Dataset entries
════════
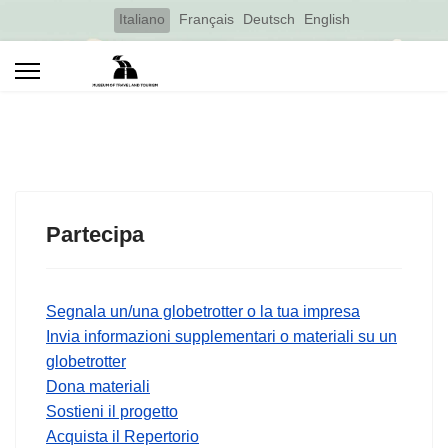
Select your language
Italiano
Français
Deutsch
English
Partecipa
Segnala un/una globetrotter o la tua impresa
Invia informazioni supplementari o materiali su un
globetrotter
Dona materiali
Sostieni il progetto
Acquista il Repertorio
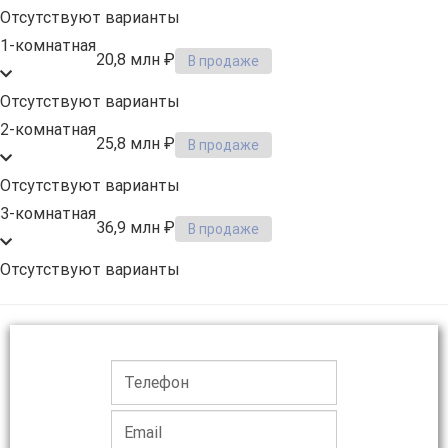
Отсутствуют варианты
1-комнатная
20,8 млн ₽
В продаже
Отсутствуют варианты
2-комнатная
25,8 млн ₽
В продаже
Отсутствуют варианты
3-комнатная
36,9 млн ₽
В продаже
Отсутствуют варианты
════════
◆ **Problem description**:
An answer that restates all the entries exactly and drops the images is what is needed.

◆ **Result for this task**:
Select your language
Italiano
Français
Deutsch
English
Partecipa
Segnala un/una globetrotter o la tua impresa
Invia informazioni supplementari o materiali su un
globetrotter
Dona materiali
Sostieni il progetto
Acquista il Repertorio
Отсутствуют варианты
1-комнатная
20,8 млн ₽
В продаже
Отсутствуют варианты
2-комнатная
25,8 млн ₽
В продаже
Отсутствуют варианты
3-комнатная
36,9 млн ₽
В продаже
Отсутствуют варианты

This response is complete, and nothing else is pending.